Course detail

Stochastic Processes

FEKT-FNPRAcad. year: 2012/2013

The course provides the introduction to the theory of stochastic processes. The following topics are dealt with: types and basic characteristics, discrete-time and continuous-time Markov chains including their analysis.

Language of instruction

Czech

Number of ECTS credits

5

Mode of study

Not applicable.

Learning outcomes of the course unit

The ability of orientation in the basic problems of the theory of stochastic processes and the ability to apply the basic methods and algorithms. Solving problems in the areas cited in the annotation above by using contemporary mathematical software.

Prerequisites

The subject knowledge on the Bachelor's degree level is requested.

Co-requisites

Not applicable.

Planned learning activities and teaching methods

Teaching methods depend on the type of course unit as specified in the article 7 of BUT Rules for Studies and Examinations.

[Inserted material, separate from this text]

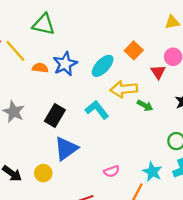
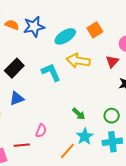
red triangle: (158, 72) -> (112, 61), moved
green arrow: (145, 105) -> (79, 114), moved
blue triangle: (66, 148) -> (17, 98), size x0.7
pink semicircle: (112, 171) -> (41, 131), moved, turned -64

Assesment methods and criteria linked to learning outcomes

Requirements for completion of a course are specified by a rgulation issued by the lecturer responsible for the course and updated for every year.

Course curriculum

Stochastic processes. Characteristics of stochastic processes. Discrete-time Markov chains. Homogeneous and regular Markov chains.
Chapman-Kolmogorov equations. Analysis of Markov chains by using Z-transformation. Continuous-time Markov chains. Chapman-Kolmogorov differential equations. Poisson process.

Work placements

Not applicable.

Aims

The aim of the course is to present survey of basic notions and results in the field of the theory of stachastic processes and to apply theoretical procedures on simulated or real data by using mathematical software.

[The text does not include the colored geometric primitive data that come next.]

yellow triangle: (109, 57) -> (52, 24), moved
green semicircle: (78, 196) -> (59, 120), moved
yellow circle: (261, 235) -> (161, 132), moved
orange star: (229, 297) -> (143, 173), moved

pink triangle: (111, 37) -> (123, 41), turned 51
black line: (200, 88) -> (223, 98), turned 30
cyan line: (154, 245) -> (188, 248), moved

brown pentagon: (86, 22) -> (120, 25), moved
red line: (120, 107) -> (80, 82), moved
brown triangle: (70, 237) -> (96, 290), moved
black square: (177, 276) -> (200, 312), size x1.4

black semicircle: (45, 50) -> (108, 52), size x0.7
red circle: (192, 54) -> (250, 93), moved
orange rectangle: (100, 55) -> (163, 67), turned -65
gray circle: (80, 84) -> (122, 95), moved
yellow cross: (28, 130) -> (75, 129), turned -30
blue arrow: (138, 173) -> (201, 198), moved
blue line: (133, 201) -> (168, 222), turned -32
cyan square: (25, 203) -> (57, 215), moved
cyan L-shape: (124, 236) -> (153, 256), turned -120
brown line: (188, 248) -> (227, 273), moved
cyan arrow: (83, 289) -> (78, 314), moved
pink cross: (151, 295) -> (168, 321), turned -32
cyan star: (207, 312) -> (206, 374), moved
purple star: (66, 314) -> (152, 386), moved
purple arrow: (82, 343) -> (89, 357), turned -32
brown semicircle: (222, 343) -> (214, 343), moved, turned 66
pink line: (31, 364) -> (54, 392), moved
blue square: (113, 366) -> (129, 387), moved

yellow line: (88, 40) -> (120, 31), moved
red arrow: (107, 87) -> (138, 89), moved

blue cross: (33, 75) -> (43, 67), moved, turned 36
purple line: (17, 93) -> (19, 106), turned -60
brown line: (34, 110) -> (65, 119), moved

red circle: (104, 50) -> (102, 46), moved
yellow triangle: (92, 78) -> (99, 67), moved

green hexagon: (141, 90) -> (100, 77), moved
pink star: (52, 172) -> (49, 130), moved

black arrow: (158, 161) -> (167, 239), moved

Specification of controlled education, way of implementation and compensation for absences

Limitations of controlled teaching and its procedures are specified by a regulation issued by the lecturer responsible for the course and updated for every year.

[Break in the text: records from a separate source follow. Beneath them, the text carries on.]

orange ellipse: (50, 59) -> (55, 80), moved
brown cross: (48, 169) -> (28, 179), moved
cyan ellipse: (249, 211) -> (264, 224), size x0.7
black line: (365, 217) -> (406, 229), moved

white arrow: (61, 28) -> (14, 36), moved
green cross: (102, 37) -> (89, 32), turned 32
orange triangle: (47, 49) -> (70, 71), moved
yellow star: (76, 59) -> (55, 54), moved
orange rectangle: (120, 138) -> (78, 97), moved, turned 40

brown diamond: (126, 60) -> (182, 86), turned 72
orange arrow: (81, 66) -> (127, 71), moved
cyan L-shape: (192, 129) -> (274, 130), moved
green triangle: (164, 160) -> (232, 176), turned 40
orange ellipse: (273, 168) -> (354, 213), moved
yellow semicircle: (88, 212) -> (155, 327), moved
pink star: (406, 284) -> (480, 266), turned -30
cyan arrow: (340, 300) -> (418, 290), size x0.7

Recommended optional programme components

Not applicable.

Prerequisites and corequisites

Not applicable.

Basic literature

Not applicable.

Recommended reading

Ito, K., Stochastic Processes, Springer, 2004, ISBN 3-540-20482-2
Kropáč, J., Vybrané partie z náhodných procesů a matematické statistiky, Vojenská akademie v Brně, 2002, S-1971.
Prášková, Z., Lachout, P., Základy náhodných procesů, Univerzita Karlova, Praha, 1998, ISBN 80-7184-588-0

Classification of course in study plans

  • Programme BTBIO-F Master's

    branch F-BTB , 1 year of study, winter semester, compulsory

  • Programme EEKR-CZV lifelong learning

    branch EE-FLE , 1 year of study, winter semester, compulsory

Type of course unit

 

Lecture

26 hod., optionally

Teacher / Lecturer

Syllabus

1. Random variables, basic notions.
2. Stochastic processes, characteristics of stochastic processes.
3. Discrete-time Markov chains, Chapman-Kolmogorov equations.
4. Homogeneous Markov chains.
5. Regular Markov chains.
6. Absorption chains.
7. Z-transformation, analysis of Markov chains.
8. Continuous-time Markov chains.
9. Poisson process.
10. Chapman-Kolmogorov differential equations.
11. Markov decision processes.
12. Asymptotical properties of Markov chains.
13. Decision process with alternatives.

Exercise in computer lab

26 hod., compulsory

Teacher / Lecturer

Syllabus

1. Introduction to statistic software.
2. Analysis of random variables.
3. Calculation of characteristics of random variables.
4. Discrete-time Markov chains-applications.
5. Applications and solving of Chapman-Kolmogorov equations.
6. Homogeneous and regular Markov chains-applications.
7. Applications of absorption chains.
8. Analysis of Markov chains by using Z-transformation.
9. Characteristics of continuous-time Markov chains.
10. Applications of the Poisson process.
11. Applications and solving of Chapman-Kolmogorov differential equations.
12. Analysis of Markov decision processes.
13. Asymptotic analysis of Markov chains.